陌生女人突然松手,江洋猛地吸了一口氣,然後怒氣衝衝看著這個女人:“你有病啊!”
這女人伸出食指抵在鮮豔的紅唇之前:“噓,不要發出聲音哦,不然我不介意直接殺了你。”
紅唇波浪女說這話的時候,眼中滿是笑意。
江洋眯著眼睛,伸手按摩著脖子上明顯的勒痕,沒有說話。他有一種感覺,這個女人是瘋的,她真敢無視聯邦律法殺人。
這樣的人怎麽會進入病房,門外不應該有超管組的人嗎?
感到面前這女人瘋狂的態度,他只能暫時閉嘴不說話。
“這才乖嘛。感受到死亡的氣息,有沒有考慮清楚一些?”
紅唇女郎問完笑了笑:“也不著急,我給你瞧個好東西。這是極道學院的免試入學證書,有院士擔保的哦。這是一張一千萬的銀行卡。你知道這意味著什麽嗎?你可以成為一個力量強大的人,同時也是一個富有的人。而獲得這一切,不需要你服用超脫藥劑,不需要你去冒險,怎麽樣,劃算吧?”

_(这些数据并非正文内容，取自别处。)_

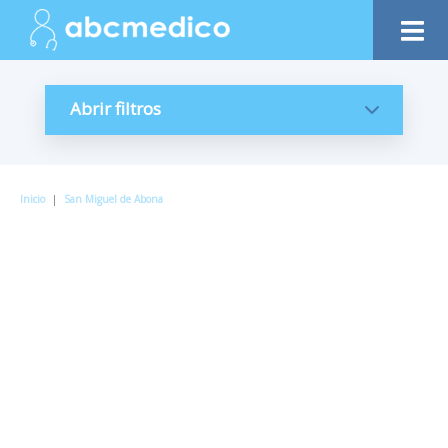
Abrir filtros
Inicio
|
San Miguel de Abona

陌生女人將免試入學證書和銀行卡放在餐盤上,順手用指甲挑起一塊雞蛋自顧自吃了,然後舔著修長詭異的指甲說道:“我沒有騙你,超脫藥劑服用的死亡率極高。至於你這種連規則概念都沒有接觸過的普通人,喝下去基本上必死無疑。所以,只要你拒絕服用超脫藥劑,這兩樣東西就都是你的。”
江洋聞言眯起了眼睛。
他低頭看了看床頭櫃上的極道學院面試入學通知書,心中有些激動。
極道學院,天幕大學五大超脫學院之一,但隨即江洋便意識到不對勁的地方了。
極道學院是廣安重工的!
名義上,廣安重工是極道學院的經費讚助商,實際上,極道學院從院長到教授到學生,大部分都是月倚島人,也直接接受廣安重工的委派任命。
這是聯邦成立之初就默許的事情,聯邦的百姓也都知道。
果然是廣安重工!
江洋呼吸有些粗重。
如果說剛才他還是猜想的話,現在幾乎可以肯定了!
蘭陵科學園區被襲擊是廣安重工的凶手!
看到江洋呼吸粗重的樣子,紅唇女人笑著掏出一張合同:“姐姐對你多好,救你一命,還送你一場富貴,心動了吧?只要在這上面簽個字,畫個押,美好生活就有了。”
“你是廣安重工的人!”江洋突然道。
紅唇女郎眯起了眼睛:“瞎說什麽?有時候亂說話是會死人的,你知道不知道?”
江洋咽了一口唾沫,想要往後退,但躺在床上退無可退。他搖了搖頭:“我已經答應了服用超脫者藥劑,而且還在承諾書上簽了字。”
“承諾書嘛,只是承諾死了不給超管組惹麻煩。又沒說必須要使用超脫藥劑,那是任何人在使用超脫藥劑前都得簽的,屬於免責申明。”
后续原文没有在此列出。